A part of another compartment of the Vananchal Express split and fell on the road along the tracks after being thrown over the bridge.

Railway Minister Mamata Banerjee said, "We have doubts about the cause of the accident, the second in West Bengal in two months."

Railway Board Chairman Vivek Sahai, who visited the accident site, told mediapersons that it was unusual on the part of the drivers who neither applied emergency brake nor made any attempt to stop the train to avoid the accident.

"This is very unusual. There was something wrong with loco pilots," he said. "The brakes were not applied at all nor the emergency brakes though the train was running at a high speed. They (driver and co-driver) were not even trying to jump out and found occupying their seats," Sahai said.

Eastern Railway General Manager V N Tripathi also did not rule out sabotage, saying the train was running at a high speed.

"What caused this we will have to find out. The driver is a very good driver and we are also puzzled."

Asked whether sabotage could be behind the accident, he said, "Possibly.
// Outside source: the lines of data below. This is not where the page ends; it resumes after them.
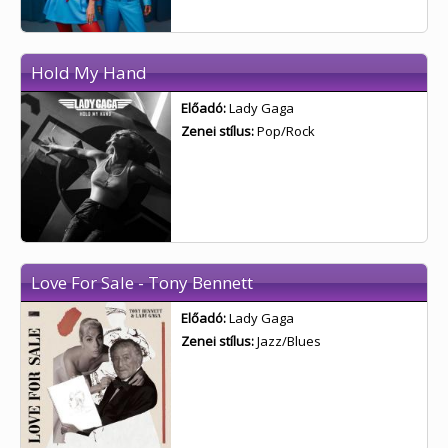
Hold My Hand
Előadó:
Lady Gaga
Zenei stílus:
Pop/Rock
Love For Sale - Tony Bennett
Előadó:
Lady Gaga
Zenei stílus:
Jazz/Blues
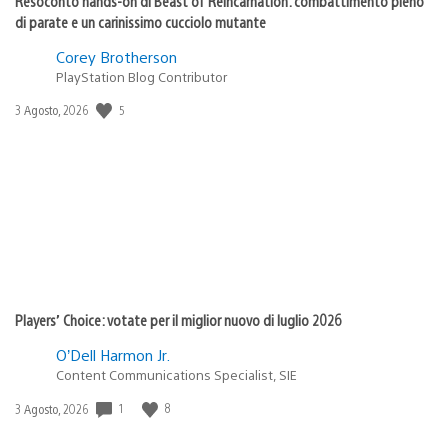
Resoconto hands-on di Beast of Reincarnation: combattimento pieno
di parate e un carinissimo cucciolo mutante
Corey Brotherson
PlayStation Blog Contributor
5
Data
3 Agosto, 2026
di
pubblicazione:
Players’ Choice: votate per il miglior nuovo di luglio 2026
O’Dell Harmon Jr.
Content Communications Specialist, SIE
1
8
Data
3 Agosto, 2026
di
pubblicazione:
Nothing can be ruled out."

Banerjee announced a compensation of Rs 5 lakh and job for one member for each family of the dead.

The seriously injured would receive Rs 1 lakh and those with minor injuries Rs 25,000. A team of five West Bengal ministers, headed by Finance Minister Asim Dasgupta, visited the accident spot and demanded a full-fledged inquiry into the disaster.

The state government announced compensation of Rs 3 lakh to the next of kin of each of the deceased. Local people took up a blood collection drive to meet the scarcity of blood at the Suri and Sainthia hospitals which were not equipped to handle such a large number of patients.

Rescuers, drawn from the army, BSF, police and the national disaster management force, carried out work on a war-footing using heavy-duty gas cutters and deploying sniffer dogs to locate bodies or survivors in mangled coaches.

Three relief trains, including medical vans, reached the site from Rampurhat, Burdwan and Asansol. The first relief train with a medical van reached the site at 3:30 am and immediately started rescue operations, the railways said.

Latest reports said lines were cleared for resumption of normal train services in Bolpur-Rampurhat section.